[
Abstract]
[
Full Text PDF] (in Japanese / 20285KB)
[Members Only And Two Factor Auth.]
J.Jpn. Surg. Soc.. 61(3): 315-339, 1960
THE CLINICO-PATHOLOGICAL STUDIES ON THYROIDITIS WITH SPECIAL REFERENCE TO DE QUERVAIN'S THYROIDITIS
The author performed clinico-pathological studies on 17 cases of de Quervain's thyroiditis and 6 cases of Hashimoto's disease. The results are summerized as follows :
1) It is already known that de Quervain's thyroiditis is of rather acute onset often heralded by pain in the throat and frequently associated with fever and malais, but some patients of the disease are free from pain and fever, and the course of the illness ranging from several weeks to 1 year or more.
So the author prefer to use "de Quervain's thyroiditis" rather than "subacute thyroiditis".
2) The laboratory data of de Quervain's thyroiditis are as follows:
The uptake of
131I is severely depressed, and the Ievel of serum protein-bound iodine is almost normal.
The erythrocyte-sedimentation-rate is high, frequently above 100 mm, but it returns to normal in proportion to the disappearance of clinical signs.
The proportion of the various fractions of serum protein by electrophoresis shows the albumin to be decreased and the alpha and beta globulin to be increased.
3) Histologically, de Quervain's thyroiditis is considered as a foreign body reaction to the colloid denuded to the stroma, following partial destruction of the follicular epithelia.
4) The histlogic findings of the thyroid gland of one patient dead from rheumatism is resemble closely to that of de Quervain's thyroiditis.
Sometimes de Quervain's thyroiditis is accompanied with rheumatism clinically, and the vascular lesion of the illness is notable.
These are suggested that rheumatism is one of the causative factors of de Quervain's thyroiditis.
5) The fairly prolonged administration of a small dose of T.S.H. (thyrostimulating hormone) obtains the desirable result clinically, It is proved histologically by repeated biopsies that T.S. H. spurs the regeneration of follicles.
6) By repeated biopsies, the remarkablly regenerated follicles are illustrated in de Quervain's thyroiditis.
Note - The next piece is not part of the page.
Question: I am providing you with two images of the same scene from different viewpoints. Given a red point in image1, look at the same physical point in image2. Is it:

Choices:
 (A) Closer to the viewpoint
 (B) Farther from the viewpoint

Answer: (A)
Two years after the onset of the illness, almost normal thyroidal stucture is found.
On the contrary, the pathologic findings of Hashimoto's disease are almost the same as those which were noted 3 years before.
From both findings mentioned above and clinical standpoints, de Quervain's and Hashimoto's disease are regarded as distinct illness respectively.